The Germans had strong fortifications on high bluffs overlooking Omaha Beach. Soldiers of the 1st Infantry "Big Red One" and 29th Infantry divisions who made it ashore through the 4-foot waves were pinned down on the beach until Rangers scaled the cliffs and destroyed the bunkers.

U.S. casualties on Omaha Beach that day numbered 552 killed in action, with 2,766 wounded and another 1,896 missing in action.

Cpl. Clyde Gindlesperger landed on Omaha Beach June 16 with First U.S. Army's 504th Air Defense Artillery Battalion. Even after 10 days, a few burned out half-tracks and tanks were still on the beach.

Details of Soldiers were burying the dead on the bluffs above the beach, Gindlesperger said, in what would eventually become the Normandy American Cemetery at Colleville-sur-Mer.

He helped set up 40 mm anti-aircraft guns on top of the bluff to defend caches of ammunition and fuel on the beach. He and his fellow Soldiers shot down two German aircraft during the two weeks they were stationed on the bluffs.

Pvt. Robert Levine of the 358th Heavy Weapons Battalion, 90th Infantry Division, came ashore on Utah Beach June 10, or D+4. His job was to fire 81 mm mortars.

"In Normandy, without the mortars, they would have been in trouble," Levine said of U.S. forces, explaining that mortars were key in clearing the hedgerows of Normandy where Germans were dug in.

During the battle for Hill 122 near Forest de Montcastre in Normandy, a grenade hit near Levine's foxhole and injured him. One of Guerring's elite paratroopers then swooped in and captured him.

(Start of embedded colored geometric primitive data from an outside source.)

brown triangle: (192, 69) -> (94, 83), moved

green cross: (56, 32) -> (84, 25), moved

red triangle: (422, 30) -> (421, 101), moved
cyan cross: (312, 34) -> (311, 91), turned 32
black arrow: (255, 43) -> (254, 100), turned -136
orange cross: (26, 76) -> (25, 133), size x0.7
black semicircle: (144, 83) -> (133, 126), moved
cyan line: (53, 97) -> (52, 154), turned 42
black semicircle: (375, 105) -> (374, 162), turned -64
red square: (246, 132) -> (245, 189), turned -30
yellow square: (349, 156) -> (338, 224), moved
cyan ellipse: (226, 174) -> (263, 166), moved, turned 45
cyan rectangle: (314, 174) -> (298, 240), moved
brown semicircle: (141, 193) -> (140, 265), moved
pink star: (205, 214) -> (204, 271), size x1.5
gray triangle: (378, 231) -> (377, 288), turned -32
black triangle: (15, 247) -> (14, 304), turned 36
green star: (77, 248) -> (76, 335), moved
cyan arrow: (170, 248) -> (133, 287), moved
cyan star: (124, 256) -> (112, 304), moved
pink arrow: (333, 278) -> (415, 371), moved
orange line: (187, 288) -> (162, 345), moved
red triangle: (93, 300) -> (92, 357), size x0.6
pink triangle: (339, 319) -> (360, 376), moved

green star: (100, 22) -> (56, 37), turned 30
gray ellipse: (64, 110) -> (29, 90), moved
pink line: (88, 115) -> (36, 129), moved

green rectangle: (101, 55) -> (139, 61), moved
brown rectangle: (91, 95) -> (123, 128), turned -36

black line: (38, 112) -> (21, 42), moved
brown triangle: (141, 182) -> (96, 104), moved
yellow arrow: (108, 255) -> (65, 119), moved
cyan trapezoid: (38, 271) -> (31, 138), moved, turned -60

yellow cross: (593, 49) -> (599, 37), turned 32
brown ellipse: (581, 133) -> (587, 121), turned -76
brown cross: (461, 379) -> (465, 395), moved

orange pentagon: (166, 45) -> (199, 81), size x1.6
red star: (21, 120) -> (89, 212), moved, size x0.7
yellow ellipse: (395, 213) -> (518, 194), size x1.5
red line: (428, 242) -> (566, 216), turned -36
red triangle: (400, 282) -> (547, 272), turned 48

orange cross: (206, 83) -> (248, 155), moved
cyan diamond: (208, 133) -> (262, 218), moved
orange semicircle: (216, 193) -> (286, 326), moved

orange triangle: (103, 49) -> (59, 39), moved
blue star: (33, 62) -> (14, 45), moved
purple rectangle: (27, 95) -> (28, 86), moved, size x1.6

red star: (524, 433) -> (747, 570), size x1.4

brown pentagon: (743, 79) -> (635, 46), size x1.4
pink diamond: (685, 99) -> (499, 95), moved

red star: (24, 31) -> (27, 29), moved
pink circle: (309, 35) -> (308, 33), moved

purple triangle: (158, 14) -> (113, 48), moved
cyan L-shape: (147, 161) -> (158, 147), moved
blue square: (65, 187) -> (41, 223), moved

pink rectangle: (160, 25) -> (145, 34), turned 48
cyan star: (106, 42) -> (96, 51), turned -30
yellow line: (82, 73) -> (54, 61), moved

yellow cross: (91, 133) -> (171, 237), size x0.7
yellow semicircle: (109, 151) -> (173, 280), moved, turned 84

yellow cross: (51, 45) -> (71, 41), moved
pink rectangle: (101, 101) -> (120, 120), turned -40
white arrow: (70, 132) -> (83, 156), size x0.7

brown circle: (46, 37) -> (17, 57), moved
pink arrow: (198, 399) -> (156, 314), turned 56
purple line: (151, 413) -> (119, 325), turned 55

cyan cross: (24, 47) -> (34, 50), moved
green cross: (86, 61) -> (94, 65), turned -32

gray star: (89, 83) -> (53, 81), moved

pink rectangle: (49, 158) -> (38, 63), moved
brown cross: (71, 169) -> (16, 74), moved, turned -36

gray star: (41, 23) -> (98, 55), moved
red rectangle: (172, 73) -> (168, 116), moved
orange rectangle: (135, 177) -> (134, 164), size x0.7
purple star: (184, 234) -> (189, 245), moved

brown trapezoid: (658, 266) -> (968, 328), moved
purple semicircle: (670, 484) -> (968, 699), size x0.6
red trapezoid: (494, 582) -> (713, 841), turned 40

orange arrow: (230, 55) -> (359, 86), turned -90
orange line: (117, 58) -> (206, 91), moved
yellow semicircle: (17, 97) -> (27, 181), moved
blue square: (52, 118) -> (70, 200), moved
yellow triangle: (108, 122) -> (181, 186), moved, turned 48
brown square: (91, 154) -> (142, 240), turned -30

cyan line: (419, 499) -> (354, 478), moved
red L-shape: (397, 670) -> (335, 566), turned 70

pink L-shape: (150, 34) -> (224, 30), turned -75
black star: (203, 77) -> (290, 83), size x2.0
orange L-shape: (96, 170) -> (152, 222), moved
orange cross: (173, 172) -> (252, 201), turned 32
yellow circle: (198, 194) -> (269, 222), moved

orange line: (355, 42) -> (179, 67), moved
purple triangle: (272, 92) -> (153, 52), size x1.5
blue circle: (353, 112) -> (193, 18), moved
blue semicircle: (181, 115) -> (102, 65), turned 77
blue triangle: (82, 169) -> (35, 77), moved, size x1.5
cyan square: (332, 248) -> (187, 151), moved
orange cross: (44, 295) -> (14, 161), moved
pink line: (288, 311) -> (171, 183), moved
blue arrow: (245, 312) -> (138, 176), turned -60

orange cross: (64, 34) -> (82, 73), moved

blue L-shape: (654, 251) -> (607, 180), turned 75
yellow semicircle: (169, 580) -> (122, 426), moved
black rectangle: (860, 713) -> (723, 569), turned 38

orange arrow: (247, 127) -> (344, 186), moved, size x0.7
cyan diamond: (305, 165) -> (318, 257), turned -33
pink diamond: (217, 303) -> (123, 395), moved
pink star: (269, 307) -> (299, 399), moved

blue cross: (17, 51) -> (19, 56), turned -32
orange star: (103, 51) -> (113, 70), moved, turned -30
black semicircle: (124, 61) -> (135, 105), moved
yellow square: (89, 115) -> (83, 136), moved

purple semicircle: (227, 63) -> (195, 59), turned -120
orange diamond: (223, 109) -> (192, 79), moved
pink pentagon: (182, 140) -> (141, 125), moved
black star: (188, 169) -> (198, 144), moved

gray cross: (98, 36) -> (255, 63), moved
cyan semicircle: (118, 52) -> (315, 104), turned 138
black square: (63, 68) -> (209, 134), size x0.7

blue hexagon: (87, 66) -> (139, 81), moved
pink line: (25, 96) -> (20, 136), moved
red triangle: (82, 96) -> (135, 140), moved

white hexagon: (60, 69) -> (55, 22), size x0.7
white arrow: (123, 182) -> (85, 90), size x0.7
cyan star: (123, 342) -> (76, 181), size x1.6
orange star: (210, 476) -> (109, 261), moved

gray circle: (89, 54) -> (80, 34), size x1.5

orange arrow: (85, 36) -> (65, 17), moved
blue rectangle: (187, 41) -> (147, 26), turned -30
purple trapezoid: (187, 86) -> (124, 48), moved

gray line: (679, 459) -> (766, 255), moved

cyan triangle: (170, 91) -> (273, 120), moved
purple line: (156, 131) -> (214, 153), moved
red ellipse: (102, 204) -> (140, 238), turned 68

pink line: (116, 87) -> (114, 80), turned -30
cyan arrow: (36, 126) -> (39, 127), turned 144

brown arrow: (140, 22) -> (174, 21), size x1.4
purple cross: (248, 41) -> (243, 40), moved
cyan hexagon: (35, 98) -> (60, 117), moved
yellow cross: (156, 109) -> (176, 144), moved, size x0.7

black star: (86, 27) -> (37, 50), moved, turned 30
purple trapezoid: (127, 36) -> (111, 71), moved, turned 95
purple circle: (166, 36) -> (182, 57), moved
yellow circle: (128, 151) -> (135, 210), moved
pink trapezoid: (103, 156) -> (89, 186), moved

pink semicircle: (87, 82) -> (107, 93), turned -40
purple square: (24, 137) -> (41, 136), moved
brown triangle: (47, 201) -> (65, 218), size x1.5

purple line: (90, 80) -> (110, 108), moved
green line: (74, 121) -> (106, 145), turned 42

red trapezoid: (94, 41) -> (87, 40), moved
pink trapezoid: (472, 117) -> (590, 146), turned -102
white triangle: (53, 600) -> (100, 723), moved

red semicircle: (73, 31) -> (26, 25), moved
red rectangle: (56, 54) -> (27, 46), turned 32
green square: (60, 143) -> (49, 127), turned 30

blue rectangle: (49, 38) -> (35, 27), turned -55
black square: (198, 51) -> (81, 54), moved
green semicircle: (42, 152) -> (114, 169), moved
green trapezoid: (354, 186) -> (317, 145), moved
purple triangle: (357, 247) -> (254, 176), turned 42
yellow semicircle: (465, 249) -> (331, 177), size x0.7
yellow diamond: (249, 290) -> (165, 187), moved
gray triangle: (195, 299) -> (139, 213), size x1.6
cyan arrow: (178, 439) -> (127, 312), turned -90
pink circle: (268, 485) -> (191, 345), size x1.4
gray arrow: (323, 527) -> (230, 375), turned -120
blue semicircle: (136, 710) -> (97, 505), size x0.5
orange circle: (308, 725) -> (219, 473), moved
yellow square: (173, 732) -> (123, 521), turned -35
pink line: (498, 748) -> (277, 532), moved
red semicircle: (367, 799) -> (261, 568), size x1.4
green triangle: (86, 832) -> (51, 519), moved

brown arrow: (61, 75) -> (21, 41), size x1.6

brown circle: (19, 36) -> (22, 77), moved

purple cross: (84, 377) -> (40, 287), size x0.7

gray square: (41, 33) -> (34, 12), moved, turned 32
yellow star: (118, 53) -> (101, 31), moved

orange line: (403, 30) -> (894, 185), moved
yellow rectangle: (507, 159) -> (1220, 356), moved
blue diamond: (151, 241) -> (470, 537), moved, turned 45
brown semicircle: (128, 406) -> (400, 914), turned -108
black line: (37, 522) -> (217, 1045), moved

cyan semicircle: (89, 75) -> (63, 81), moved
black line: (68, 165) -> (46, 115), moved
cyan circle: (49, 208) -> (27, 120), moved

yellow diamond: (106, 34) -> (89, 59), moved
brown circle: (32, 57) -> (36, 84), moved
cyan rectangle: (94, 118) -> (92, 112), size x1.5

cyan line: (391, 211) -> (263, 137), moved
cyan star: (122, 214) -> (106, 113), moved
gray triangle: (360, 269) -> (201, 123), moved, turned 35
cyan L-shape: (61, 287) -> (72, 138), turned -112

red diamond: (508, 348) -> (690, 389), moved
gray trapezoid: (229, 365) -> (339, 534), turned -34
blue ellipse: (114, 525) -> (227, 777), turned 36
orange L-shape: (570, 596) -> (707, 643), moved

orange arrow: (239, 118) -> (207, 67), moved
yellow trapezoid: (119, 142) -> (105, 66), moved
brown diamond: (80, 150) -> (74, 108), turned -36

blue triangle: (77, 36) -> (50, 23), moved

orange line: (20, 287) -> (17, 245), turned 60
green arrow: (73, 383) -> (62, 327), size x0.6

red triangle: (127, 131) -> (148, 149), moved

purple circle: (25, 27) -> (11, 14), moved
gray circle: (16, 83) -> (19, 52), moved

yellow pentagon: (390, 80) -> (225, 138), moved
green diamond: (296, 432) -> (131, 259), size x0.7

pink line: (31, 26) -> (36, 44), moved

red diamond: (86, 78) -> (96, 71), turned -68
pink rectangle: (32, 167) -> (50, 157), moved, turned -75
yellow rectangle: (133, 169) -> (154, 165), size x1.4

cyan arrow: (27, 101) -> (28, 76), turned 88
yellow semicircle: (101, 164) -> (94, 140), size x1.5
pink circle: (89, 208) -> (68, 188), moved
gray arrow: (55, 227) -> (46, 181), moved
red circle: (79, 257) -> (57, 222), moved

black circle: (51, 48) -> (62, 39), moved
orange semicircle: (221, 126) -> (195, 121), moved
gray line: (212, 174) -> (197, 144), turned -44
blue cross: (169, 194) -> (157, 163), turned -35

That night, U.S. artillery barrages hit the German encampment where Levine was being held prisoner. He was critically injured and rushed to a German field hospital where a German doctor by the name of Edgar Voll saved his life. Years later, Levine said he was visiting Europe where he met Voll's family and they welcomed him into their home.

Levine, 94, and Zeitchik, 95, plan to visit the National World War II Memorial in Washington, D.C., June 6 to commemorate the 75th anniversary of when they helped launch "Operation Overlord" to liberate Europe.